でも、その拓真とも大学は別々だから今までのように一緒に遊ぶことも少なくなるだろな。そう考えると寂しい。それでも、週末なんかは会うだろうな、と思ってる。
一番寂しいのは涼介だ。いや、涼介とも全く会えなくなるわけじゃない。たまには一緒に家で食事することもあるだろうし、放課後や週末に会うことはできるかもしれない。拓真と同じだ。

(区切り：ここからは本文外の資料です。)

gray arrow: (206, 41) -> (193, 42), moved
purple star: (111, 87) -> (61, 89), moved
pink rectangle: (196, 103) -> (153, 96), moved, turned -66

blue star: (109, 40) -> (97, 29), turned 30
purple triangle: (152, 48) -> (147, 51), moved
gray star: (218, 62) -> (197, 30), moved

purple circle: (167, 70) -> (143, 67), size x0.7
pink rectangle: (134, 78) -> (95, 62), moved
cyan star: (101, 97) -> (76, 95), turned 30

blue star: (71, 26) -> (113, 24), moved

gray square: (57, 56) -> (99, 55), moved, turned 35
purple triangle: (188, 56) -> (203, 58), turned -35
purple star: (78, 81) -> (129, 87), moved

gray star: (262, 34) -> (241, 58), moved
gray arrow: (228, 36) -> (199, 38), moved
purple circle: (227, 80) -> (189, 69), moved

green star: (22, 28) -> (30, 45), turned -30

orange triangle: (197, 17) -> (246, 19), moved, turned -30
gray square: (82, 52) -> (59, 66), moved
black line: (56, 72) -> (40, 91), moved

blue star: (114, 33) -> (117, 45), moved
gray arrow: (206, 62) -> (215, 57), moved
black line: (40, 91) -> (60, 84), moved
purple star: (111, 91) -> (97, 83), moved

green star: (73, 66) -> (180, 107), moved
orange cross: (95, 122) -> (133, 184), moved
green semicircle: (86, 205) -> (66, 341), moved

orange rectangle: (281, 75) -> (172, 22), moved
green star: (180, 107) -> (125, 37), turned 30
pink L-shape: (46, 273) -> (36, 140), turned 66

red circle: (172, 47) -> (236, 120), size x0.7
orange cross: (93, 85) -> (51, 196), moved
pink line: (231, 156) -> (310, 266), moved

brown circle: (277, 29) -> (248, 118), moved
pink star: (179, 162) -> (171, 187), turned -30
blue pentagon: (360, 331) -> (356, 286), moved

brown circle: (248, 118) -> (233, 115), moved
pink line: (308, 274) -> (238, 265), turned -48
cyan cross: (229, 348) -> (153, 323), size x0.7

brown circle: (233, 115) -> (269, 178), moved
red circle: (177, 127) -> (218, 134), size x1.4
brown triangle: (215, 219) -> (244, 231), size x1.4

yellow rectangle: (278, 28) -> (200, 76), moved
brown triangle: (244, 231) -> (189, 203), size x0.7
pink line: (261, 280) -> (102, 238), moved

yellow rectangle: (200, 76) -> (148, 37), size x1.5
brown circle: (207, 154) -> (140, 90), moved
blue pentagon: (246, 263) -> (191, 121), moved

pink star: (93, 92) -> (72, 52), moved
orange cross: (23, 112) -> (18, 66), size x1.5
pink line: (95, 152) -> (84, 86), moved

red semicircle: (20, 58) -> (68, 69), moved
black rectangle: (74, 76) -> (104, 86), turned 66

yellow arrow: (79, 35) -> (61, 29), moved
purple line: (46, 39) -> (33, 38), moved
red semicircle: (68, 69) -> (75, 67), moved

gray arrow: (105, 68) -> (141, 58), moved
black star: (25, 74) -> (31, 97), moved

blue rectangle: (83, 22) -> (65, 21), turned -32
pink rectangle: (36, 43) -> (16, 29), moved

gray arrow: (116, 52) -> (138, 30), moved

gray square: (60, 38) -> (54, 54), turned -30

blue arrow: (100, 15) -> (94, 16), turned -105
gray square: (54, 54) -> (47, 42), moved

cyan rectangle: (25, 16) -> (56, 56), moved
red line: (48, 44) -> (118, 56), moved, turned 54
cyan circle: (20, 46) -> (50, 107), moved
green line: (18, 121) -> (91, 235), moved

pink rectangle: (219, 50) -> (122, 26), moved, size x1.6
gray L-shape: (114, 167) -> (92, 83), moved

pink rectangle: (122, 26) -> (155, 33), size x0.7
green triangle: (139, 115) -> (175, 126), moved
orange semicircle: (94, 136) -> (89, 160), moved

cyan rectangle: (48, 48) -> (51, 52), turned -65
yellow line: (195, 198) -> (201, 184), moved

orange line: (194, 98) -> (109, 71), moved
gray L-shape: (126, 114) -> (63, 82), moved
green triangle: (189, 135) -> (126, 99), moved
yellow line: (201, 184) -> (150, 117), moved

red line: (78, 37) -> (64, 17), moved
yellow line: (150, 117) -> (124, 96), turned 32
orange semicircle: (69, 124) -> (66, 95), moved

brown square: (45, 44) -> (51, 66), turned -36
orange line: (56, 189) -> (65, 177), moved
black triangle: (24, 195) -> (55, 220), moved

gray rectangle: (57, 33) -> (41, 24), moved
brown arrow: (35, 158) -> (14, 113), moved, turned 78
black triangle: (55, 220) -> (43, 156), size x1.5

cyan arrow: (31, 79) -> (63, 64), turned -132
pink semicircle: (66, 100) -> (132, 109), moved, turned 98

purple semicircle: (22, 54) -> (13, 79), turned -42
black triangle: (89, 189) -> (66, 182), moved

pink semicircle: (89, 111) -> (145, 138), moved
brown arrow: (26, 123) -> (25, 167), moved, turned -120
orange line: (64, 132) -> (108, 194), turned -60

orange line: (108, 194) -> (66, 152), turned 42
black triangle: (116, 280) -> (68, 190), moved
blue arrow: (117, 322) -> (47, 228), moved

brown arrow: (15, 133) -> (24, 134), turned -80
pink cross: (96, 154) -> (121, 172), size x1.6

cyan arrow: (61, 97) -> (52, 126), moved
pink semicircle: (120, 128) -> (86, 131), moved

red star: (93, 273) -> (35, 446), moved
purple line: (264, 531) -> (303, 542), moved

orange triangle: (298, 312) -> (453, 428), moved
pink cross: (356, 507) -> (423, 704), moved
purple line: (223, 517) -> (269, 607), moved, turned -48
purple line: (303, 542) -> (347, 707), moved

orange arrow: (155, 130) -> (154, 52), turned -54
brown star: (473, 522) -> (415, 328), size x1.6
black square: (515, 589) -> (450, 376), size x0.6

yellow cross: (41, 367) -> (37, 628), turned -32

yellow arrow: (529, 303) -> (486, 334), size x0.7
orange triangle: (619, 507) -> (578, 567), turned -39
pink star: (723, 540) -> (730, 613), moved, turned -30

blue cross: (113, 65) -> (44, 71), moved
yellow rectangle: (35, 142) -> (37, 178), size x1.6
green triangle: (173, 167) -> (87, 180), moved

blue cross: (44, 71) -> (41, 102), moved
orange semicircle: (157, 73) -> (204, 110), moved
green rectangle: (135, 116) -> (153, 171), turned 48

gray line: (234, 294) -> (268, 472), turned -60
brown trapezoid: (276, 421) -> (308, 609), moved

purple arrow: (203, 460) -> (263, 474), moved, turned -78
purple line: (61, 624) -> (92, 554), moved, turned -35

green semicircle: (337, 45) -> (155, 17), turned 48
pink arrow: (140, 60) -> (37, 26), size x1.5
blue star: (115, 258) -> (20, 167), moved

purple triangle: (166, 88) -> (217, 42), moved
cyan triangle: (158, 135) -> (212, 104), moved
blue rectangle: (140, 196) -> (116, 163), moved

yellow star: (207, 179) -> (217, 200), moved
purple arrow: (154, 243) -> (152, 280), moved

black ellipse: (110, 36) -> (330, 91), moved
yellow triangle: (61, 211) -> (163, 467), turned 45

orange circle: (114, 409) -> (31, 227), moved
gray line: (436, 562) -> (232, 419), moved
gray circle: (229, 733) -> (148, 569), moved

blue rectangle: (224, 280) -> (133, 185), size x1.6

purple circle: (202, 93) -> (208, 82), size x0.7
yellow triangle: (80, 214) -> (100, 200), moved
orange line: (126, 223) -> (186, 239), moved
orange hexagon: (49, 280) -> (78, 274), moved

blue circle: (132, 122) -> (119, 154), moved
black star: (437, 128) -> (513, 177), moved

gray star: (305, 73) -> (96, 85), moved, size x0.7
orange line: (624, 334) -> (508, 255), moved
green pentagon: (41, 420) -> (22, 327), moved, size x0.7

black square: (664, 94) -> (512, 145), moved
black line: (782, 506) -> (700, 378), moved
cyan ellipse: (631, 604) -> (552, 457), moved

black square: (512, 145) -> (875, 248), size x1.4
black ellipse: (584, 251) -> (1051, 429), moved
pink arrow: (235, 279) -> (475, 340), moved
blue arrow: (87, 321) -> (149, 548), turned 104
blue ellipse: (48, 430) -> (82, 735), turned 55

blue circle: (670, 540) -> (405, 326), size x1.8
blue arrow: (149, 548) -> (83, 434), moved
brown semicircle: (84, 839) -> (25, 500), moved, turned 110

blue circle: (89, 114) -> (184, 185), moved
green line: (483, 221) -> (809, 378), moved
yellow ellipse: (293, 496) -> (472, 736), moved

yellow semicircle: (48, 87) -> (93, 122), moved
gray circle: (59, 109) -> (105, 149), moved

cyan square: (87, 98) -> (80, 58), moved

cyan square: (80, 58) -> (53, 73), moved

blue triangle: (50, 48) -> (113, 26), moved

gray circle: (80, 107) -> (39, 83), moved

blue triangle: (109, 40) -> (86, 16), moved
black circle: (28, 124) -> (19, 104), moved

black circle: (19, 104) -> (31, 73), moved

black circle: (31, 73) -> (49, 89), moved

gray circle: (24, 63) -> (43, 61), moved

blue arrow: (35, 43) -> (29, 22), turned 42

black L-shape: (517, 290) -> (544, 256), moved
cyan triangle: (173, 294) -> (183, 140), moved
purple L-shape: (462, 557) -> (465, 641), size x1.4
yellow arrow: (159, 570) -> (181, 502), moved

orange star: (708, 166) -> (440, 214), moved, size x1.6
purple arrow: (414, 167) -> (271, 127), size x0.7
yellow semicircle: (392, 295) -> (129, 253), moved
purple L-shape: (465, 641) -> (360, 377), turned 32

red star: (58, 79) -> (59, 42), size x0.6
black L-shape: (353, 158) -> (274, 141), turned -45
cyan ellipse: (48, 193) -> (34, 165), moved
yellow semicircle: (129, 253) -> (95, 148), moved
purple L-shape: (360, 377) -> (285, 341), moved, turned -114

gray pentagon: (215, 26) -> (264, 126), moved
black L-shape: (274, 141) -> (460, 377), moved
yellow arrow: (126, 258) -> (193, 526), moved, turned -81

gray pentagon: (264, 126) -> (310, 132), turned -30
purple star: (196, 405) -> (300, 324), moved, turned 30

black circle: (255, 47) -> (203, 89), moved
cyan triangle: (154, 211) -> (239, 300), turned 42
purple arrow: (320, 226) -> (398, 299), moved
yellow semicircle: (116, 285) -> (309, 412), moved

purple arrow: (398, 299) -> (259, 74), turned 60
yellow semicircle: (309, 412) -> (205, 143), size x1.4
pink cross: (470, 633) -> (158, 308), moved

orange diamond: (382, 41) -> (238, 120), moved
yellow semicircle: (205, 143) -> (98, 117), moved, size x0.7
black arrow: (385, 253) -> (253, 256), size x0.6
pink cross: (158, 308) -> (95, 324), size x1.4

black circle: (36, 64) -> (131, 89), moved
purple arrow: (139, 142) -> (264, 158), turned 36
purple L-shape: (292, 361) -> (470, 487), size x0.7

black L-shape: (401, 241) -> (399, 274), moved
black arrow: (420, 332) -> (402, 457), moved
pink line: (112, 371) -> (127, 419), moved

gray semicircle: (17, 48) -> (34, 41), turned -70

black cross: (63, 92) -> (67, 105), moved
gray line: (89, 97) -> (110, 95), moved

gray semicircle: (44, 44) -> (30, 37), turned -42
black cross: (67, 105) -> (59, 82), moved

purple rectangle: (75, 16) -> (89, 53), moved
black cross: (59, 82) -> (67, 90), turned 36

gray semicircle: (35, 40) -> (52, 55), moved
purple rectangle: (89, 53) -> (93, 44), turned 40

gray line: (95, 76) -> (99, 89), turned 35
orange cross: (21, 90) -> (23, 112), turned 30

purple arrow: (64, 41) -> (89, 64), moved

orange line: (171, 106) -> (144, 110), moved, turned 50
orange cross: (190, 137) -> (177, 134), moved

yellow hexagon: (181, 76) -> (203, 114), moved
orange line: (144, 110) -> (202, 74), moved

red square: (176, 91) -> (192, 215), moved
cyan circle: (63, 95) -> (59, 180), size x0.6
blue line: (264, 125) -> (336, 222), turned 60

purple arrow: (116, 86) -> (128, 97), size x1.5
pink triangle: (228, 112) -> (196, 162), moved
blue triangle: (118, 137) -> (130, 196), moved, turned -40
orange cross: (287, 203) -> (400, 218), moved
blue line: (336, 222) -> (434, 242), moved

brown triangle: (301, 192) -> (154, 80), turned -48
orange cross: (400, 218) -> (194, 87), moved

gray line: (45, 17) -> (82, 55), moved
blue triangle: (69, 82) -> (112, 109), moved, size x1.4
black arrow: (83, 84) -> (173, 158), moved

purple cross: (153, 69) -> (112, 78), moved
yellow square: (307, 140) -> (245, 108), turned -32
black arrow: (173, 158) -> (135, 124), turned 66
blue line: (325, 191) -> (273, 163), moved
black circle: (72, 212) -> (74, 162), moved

でも、わがままなんだろうな。それだけじゃ物足りないって思ってしまうのは。それぞれサークルなんかに入るだろうし、バイトもするだろうし、なにより新しい友人もできる。そうしたときに今のように俺を優先にはできなくなってくる。今がどれだけ贅沢なのかわかる。
「陽翔、どうした?」
その声で我にかえる。今日は涼介がうちに来て食事をしているんだった。ほんとは里奈ちゃんも来るはずだったけど、友達と食べに行ったから涼介だけが来た。
「心ここにあらず、って顔してるぞ」
そんな顔してるのか、俺。
「最近、そんな顔多いのよ。放っておいて大丈夫よ」
心配そうな涼介とは違い、軽い母さん。当然だけど母さんは心配なんてしていない。涼介だけが気にして、食後俺の部屋に行った後も訊かれる。
「どうした? 何か心配ごとか?」
尋ねる声は優しくて、余計に好きになってしまいそうだ。
「いや、卒業なの寂しいなって思って。学校の友達なんかも会わなくなっちゃうし」
「なっちゃうし?」
「それに……涼介とも会えなくなる」
ちょっと待て。今のは幼馴染みとしてありな範疇? ポロっと出た本音に一瞬焦る。
「会えるよ。家、近いんだし」
「そうかな? でもサークルとかバイトとか。それに新しい友達もできるし」
「環境が変わっても俺が陽翔を優先するのは変わらないよ」
「ほんとに?」
「ほんと。約束するよ」
「うん。約束な」
「だから元気出せ。陽翔は笑ってるのが一番似合うから」
面倒くさい女みたいなこと言ったのに、涼介は面倒くさそうな顔はせずに約束してくれた。幼馴染みの俺にでもこれだけ優しいんだから、好きな子にはもっとなんだろうな。涼介を独り占めできるのは今だけだ。そう思うと余計に悲しくなる。
「ごめん。面倒くさいよな」
「そんなことないよ。環境が変わるんだから当然だよ」
「涼介にもある?」
「あるよ。陽翔と違う大学なのはやっぱり寂しいし。でも陽翔が小さい頃からの夢である獣医に一歩でも近づけるのは応援したいから」
あぁ、やっぱり優しいな。そんなに優しかったらいつまでも涼介から卒業できないじゃないか。
「陽翔が望むなら、俺はずっと陽翔のそばにいるから寂しがる必要ないよ」
ずっといて欲しいよ。でも涼介にはずっと好きな人がいるじゃないか。なら、その人と結ばれるまでは望んでいいかな? 涼介がその人と結ばれたら諦めるから。だからそれまでそばにいて……。